Repurposing end-of-life shipping containers is a sustainable trend that is gaining more and more popularity. These structures are compact, modular, mobile and scalable, which makes them a great material for construction of extraordinary and practical office spaces.
French company CAPSA Containers hosted a Design for Tomorrow competition that invited architects and designers to create the office of their dreams using four repurposed containers.
The winning project by the team of Hugues Hernandez, Morgan Baufils and Ariane Marty is a modern two-storeyed shipping container office. Named Bureau Agreste, the structure is organized around a shared central space that encourages exchange and debate in a bright and contemporary environment. Located concentrically are more intimate spaces intended for meetings and appointments. The open floor plan makes the space feel roomier and enhances productivity.
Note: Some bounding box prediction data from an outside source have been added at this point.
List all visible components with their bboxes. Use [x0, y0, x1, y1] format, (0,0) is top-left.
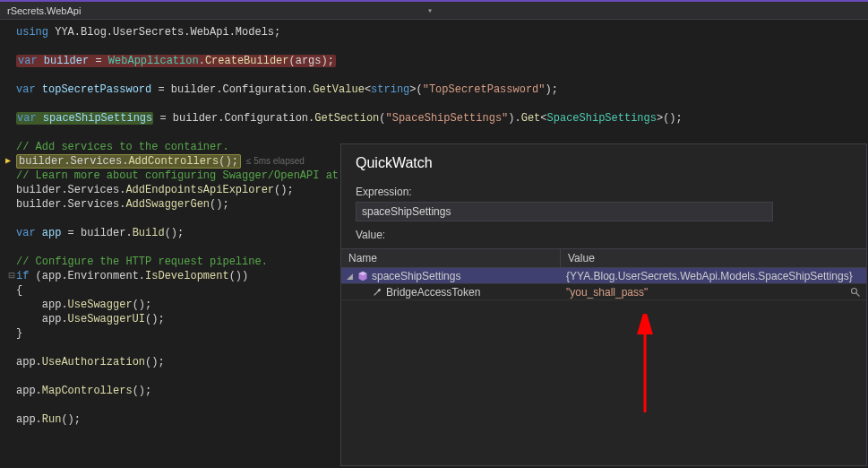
col-value[interactable]: Value [561, 249, 866, 267]
object-icon [357, 271, 368, 282]
watch-name: BridgeAccessToken [386, 286, 480, 299]
file-tab[interactable]: rSecrets.WebApi [2, 4, 86, 18]
watch-row[interactable]: ◢ spaceShipSettings {YYA.Blog.UserSecret… [341, 268, 866, 284]
expression-label: Expression: [341, 178, 866, 202]
watch-row[interactable]: BridgeAccessToken "you_shall_pass" [341, 284, 866, 300]
watch-value: {YYA.Blog.UserSecrets.WebApi.Models.Spac… [561, 269, 866, 283]
tab-dropdown[interactable]: ▾ [422, 5, 438, 16]
expression-input[interactable] [356, 202, 773, 221]
watch-table-header: Name Value [341, 248, 866, 268]
col-name[interactable]: Name [341, 249, 561, 267]
svg-point-0 [852, 288, 857, 293]
quickwatch-window[interactable]: QuickWatch Expression: Value: Name Value… [340, 143, 867, 466]
expand-icon[interactable]: ◢ [345, 272, 354, 281]
watch-value: "you_shall_pass" [561, 285, 866, 299]
tab-bar: rSecrets.WebApi ▾ [0, 0, 868, 20]
codelens-timing: ≤ 5ms elapsed [241, 156, 305, 166]
visualizer-icon[interactable] [850, 287, 861, 298]
breakpoint-arrow-icon: ▶ [5, 154, 11, 169]
quickwatch-title: QuickWatch [341, 144, 866, 178]
svg-line-1 [856, 292, 860, 296]
property-icon [372, 287, 382, 298]
value-label: Value: [341, 221, 866, 245]
fold-icon[interactable]: ⊟ [7, 269, 16, 283]
watch-name: spaceShipSettings [372, 270, 460, 282]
The project aims to a certain resilience and seeks to minimize its ecological impact. The container suspension reduces environmental footprint and frees up the ground space for organizing recreational outdoor activities and gives the elevation needed for natural light. The eco-friendly structure features solar panels on the roof as well as a rainwater harvesting system, which makes it perfect for off-grid locations. The use of dry toilets, wood stove, ceiling fan or even bio-sourced materials from the local industry adds to the sustainability of the project.
The second place was awarded to Flowers in the Garden by Malaysian designer Eu Jin Lim, who envisioned a shipping container office to be a hybrid of communal workspace and a garden. The project challenges traditional office settings by integrating the natural environment into the workspace and blurring the boundary between the users and their surroudnings.
Containers in this project are rearranged to form an organic but playful structure with soft screens and in-between green buffering spaces that encourage social activities and provide surprising encounters with flora and fauna, as well as a breath of fresh air and sounds of nature.
The result is a diverse ecosystem of perforated mass that is always ‘breathing’. This office design lets the user stay healthily distanced but not socially separated and provides a refreshing break from staring at their screens.
In the meantime, Chinese firm Yiduan Shanghai Interior Design has completed The Solid and Void, a three-storeyed office building composed of 10 stacked shipping containers. The architects paired each container with an outdoor void box intended to increase their interior functional area and create open air balconies.
The added volumes are clad with light wooden grilles to provide shade to the balconies, bring natural light into the interior, and create a poetic interplay of light and shadows. The coordinated colour palette of white and light wood lets the structure blend in with the surrounding greenery of an open grassland. This impression is enhanced by the incorporated natural elements such as a tree built into the first floor deck and several rock garden spaces to evoke a calm, Zen environment.
The first floor of the building functions as reception and display area, the second level houses a cafeteria, while the third floor hosts workspaces and meeting rooms.